§ **Exercise aim**
Filter the listing down to the lines containing the word "Address".
── Data to use ──
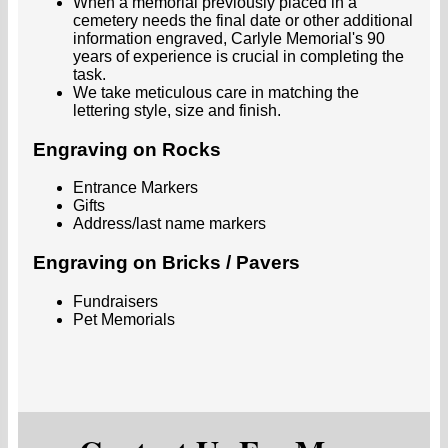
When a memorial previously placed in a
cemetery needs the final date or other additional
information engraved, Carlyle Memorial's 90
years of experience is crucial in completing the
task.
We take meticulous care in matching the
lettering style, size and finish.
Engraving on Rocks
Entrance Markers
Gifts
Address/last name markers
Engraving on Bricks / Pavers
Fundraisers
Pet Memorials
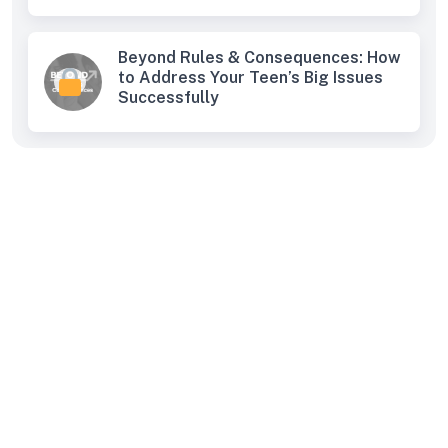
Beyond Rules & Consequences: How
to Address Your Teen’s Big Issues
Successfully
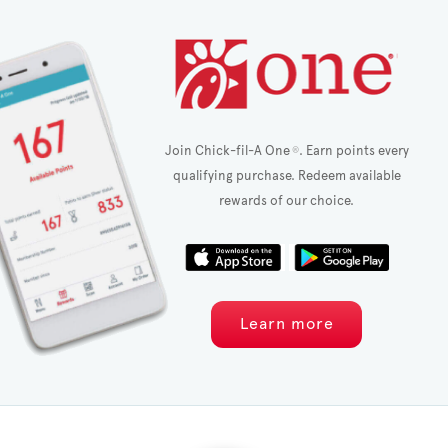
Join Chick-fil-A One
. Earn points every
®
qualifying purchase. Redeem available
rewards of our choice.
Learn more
───
§ **Result of the exercise**
Address/last name markers
to Address Your Teen’s Big Issues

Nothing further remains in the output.